When Patterson spoke at the Alabama-Tennessee conference in Nashville our court had arranged, he reflected on his career in his state’s highest office, mixing humor with humility. He began by announcing that his biggest regret as governor was his consent to the publication of his speeches, many of which supported segregation, a view he had long since abandoned. On the lighter side, he told of his tour, as Governor, of the new prison that had been built in his state. Hungry as he walked through the lunchroom before the prisoners arrived, he smelled cornbread and asked for a piece, and then another. When his tour ended, the warden asked if he had questions. “What’s your biggest problem,” Patterson inquired. “That’s easy,” said the warden, “Most in this prison are young men, and you know what they are always thinking about!” “What can you do about that,” the Governor asked. “We give them drugs,” was the reply. The Governor then made the mistake of asking if they took their meds voluntarily. “No,” said the warden matter-of-factly, “we put it in the cornbread.” This was only one of his tall tales, all of which put smiles on the faces of those assembled.
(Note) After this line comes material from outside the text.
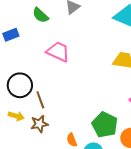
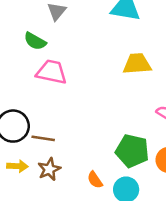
green semicircle: (40, 15) -> (35, 41), moved
brown line: (40, 100) -> (43, 138), turned -48

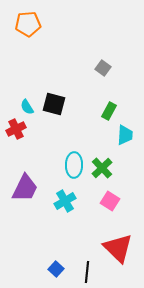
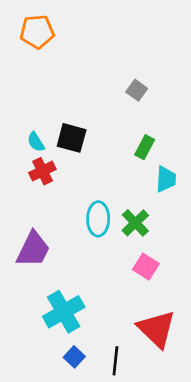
red cross: (16, 129) -> (42, 171), moved
cyan cross: (65, 201) -> (64, 312), moved, size x1.4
In 2003, six years after his retirement from judicial office, Patterson was called upon to preside as Special Chief Justice over the appeal of Alabama’s elected Chief Justice Roy Moore, who had been removed from office for refusing to follow an order by the federal courts. Of course, Patterson’s Special Supreme Court upheld Moore’s removal. He remained a public figure afterward. A half-century after the Montgomery incident, he spoke with admiration of the Freedom Riders: “It meant so much to the state that they came here and did what they did, under grave, adverse circumstances.” In 2008, while continuing to express regret for his opposition to the integration of schools when governor, he publicly endorsed Barack Obama for the presidency. In the same year, his biography, Nobody but the People, was published. On June 4 of this year, John Patterson, the country’s last living governor of the 1950s, died at his home in the small town of Goldville, Alabama, three months short of his 100th birthday.